→ **TASK ITEM**
Where the records hold the string "двигателей", show the whole line it sits on.

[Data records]
▬▬▬▬▬▬▬▬▬▬

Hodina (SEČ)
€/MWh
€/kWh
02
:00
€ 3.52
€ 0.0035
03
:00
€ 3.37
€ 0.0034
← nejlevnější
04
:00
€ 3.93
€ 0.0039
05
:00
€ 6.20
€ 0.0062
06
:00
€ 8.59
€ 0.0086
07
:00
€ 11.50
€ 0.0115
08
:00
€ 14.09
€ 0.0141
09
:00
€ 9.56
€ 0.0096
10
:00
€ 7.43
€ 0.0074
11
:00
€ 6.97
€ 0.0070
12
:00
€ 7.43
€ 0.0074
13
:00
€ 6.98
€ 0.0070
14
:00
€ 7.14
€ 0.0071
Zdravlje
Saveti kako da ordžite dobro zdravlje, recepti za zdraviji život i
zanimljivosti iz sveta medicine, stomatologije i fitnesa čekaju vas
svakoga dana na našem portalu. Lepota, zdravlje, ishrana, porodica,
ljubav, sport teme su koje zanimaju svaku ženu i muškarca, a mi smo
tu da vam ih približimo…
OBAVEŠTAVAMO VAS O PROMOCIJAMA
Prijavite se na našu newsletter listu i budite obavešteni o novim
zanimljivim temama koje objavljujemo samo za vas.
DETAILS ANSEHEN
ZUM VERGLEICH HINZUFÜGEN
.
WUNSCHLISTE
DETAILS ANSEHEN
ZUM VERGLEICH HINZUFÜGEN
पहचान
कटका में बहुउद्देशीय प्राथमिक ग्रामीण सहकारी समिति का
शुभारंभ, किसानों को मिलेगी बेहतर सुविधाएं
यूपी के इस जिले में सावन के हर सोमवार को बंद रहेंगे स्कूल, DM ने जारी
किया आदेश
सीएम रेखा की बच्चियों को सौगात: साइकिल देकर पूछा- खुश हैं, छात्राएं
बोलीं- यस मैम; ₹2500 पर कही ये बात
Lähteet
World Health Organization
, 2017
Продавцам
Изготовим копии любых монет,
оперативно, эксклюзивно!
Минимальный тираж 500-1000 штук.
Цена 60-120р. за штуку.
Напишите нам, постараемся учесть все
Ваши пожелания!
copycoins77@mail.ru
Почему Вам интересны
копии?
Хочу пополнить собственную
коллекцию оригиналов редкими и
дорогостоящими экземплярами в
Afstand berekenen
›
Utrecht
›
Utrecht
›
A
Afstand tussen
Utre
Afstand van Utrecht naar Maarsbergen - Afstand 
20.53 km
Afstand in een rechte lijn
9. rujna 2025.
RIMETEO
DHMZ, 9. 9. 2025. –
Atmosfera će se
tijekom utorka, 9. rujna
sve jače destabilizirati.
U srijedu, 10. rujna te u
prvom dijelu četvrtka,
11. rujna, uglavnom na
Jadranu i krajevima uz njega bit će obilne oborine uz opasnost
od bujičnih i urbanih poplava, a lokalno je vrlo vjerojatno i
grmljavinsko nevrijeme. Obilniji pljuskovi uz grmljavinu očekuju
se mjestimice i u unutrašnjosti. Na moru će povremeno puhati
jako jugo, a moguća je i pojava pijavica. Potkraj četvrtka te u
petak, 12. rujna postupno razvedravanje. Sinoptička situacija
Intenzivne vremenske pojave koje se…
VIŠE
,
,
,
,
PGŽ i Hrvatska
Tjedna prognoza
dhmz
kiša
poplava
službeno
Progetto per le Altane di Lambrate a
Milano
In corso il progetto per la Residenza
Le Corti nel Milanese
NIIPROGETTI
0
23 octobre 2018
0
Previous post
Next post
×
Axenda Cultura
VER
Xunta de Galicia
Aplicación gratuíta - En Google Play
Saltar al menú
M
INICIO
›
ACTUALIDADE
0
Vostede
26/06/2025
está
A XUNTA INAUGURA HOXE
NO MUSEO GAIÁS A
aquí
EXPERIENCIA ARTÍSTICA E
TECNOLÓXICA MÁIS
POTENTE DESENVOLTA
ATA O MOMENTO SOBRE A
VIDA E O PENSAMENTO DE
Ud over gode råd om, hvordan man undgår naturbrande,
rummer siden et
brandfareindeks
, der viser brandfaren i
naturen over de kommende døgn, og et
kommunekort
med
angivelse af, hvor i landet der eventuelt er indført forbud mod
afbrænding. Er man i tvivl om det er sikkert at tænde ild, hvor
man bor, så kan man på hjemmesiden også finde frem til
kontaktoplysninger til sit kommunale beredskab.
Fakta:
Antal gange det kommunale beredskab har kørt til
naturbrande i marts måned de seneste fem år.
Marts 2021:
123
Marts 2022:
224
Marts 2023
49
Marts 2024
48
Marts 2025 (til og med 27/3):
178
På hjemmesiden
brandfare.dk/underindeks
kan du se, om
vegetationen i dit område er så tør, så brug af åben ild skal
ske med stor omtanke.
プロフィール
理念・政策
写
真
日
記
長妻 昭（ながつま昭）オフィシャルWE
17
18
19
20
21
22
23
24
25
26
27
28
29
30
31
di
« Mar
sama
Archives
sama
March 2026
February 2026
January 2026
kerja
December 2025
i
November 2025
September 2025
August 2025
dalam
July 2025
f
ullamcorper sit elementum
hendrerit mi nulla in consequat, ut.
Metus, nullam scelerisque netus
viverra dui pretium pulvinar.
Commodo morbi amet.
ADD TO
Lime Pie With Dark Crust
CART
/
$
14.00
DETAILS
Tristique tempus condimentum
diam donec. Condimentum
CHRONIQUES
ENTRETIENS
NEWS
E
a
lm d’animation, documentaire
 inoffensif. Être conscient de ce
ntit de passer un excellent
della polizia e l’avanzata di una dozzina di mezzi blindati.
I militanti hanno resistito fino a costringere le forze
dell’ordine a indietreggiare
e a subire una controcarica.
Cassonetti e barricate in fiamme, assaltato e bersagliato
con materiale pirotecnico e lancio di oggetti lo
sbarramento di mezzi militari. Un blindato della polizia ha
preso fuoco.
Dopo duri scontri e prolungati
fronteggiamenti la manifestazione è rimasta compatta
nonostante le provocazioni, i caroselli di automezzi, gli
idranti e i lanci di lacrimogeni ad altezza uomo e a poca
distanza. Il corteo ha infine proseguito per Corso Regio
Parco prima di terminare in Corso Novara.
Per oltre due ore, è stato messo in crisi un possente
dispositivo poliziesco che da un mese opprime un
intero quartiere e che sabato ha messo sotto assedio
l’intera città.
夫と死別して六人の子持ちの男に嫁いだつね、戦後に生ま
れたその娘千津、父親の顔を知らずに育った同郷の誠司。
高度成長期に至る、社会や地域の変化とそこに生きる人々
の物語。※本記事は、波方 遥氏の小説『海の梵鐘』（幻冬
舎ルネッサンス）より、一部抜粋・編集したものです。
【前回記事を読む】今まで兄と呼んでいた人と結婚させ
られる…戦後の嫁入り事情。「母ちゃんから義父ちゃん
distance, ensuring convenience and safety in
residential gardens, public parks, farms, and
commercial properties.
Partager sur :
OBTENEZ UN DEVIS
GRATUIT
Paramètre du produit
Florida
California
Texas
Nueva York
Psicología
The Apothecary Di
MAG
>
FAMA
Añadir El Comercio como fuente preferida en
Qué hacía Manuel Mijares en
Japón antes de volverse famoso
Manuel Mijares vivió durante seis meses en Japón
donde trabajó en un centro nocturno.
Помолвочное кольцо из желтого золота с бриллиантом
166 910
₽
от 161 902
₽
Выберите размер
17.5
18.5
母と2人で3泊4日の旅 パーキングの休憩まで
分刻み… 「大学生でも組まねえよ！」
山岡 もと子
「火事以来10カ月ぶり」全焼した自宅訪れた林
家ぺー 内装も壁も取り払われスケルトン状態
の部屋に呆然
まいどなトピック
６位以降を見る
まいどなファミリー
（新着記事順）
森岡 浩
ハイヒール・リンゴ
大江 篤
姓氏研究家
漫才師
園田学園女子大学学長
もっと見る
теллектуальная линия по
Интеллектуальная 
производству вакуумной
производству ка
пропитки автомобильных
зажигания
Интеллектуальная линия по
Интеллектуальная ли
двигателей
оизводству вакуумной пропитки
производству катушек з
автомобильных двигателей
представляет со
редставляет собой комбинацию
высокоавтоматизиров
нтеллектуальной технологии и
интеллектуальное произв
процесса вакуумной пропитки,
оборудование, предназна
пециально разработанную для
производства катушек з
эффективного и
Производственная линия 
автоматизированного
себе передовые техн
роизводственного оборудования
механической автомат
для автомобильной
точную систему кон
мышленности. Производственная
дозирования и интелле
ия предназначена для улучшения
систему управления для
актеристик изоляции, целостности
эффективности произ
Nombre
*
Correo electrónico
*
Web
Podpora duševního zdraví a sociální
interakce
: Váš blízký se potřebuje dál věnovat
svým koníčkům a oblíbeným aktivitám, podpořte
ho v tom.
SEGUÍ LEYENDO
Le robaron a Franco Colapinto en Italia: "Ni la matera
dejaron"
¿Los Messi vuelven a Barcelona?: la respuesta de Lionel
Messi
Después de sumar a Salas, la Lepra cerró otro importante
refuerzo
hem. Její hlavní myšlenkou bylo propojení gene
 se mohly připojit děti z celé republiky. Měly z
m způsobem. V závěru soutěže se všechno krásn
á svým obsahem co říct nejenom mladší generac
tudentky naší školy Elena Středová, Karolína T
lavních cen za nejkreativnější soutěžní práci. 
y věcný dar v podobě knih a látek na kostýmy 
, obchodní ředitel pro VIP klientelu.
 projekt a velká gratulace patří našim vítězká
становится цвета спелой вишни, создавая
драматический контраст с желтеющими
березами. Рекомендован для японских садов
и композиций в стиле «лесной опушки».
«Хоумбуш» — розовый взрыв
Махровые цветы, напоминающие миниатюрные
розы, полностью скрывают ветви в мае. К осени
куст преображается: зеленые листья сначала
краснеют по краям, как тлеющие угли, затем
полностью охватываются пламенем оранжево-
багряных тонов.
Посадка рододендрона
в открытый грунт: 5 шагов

▬▬▬▬▬▬▬▬▬▬

→ **RESULT OF THIS EXERCISE**
двигателей
автомобильных двигателей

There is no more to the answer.